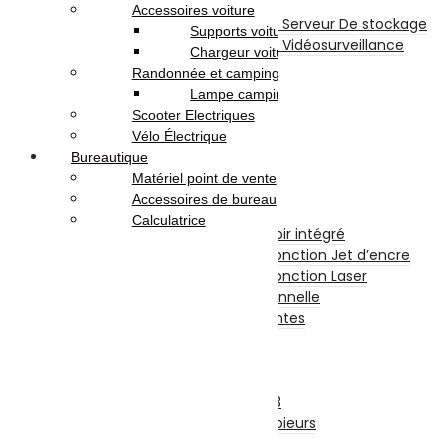
Disque SSD
Accessoires voiture
Disques Internes Pour Serveur De stockage
Supports voiture
Disques Internes Pour Vidéosurveillance
Chargeur voiture
Disque Dur Externe
Randonnée et camping
Serveur De Stockage
Lampe camping
Accessoires Pour Stockage
Scooter Electriques
Clé USB
Vélo Électrique
Carte Mémoire
Bureautique
CD et DVD Vierge
Matériel point de vente
Impression
Accessoires de bureau
Imprimantes
Calculatrice
Imprimante à Réservoir intégré
Imprimante et Multifonction Jet d’encre
Imprimante et Multifonction Laser
Imprimante Professionnelle
Accessoires Imprimantes
Fax
Scanners
Photocopieurs
Photocopieurs A4 | A3
Accessoires Photocopieurs
Papier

● ● ● ●

§ **BRIEF**
Write out every line above again exactly, with the pictures left out.

§ **SOLUTION TO THIS EXERCISE**
Disque SSD
Accessoires voiture
Disques Internes Pour Serveur De stockage
Supports voiture
Disques Internes Pour Vidéosurveillance
Chargeur voiture
Disque Dur Externe
Randonnée et camping
Serveur De Stockage
Lampe camping
Accessoires Pour Stockage
Scooter Electriques
Clé USB
Vélo Électrique
Carte Mémoire
Bureautique
CD et DVD Vierge
Matériel point de vente
Impression
Accessoires de bureau
Imprimantes
Calculatrice
Imprimante à Réservoir intégré
Imprimante et Multifonction Jet d’encre
Imprimante et Multifonction Laser
Imprimante Professionnelle
Accessoires Imprimantes
Fax
Scanners
Photocopieurs
Photocopieurs A4 | A3
Accessoires Photocopieurs
Papier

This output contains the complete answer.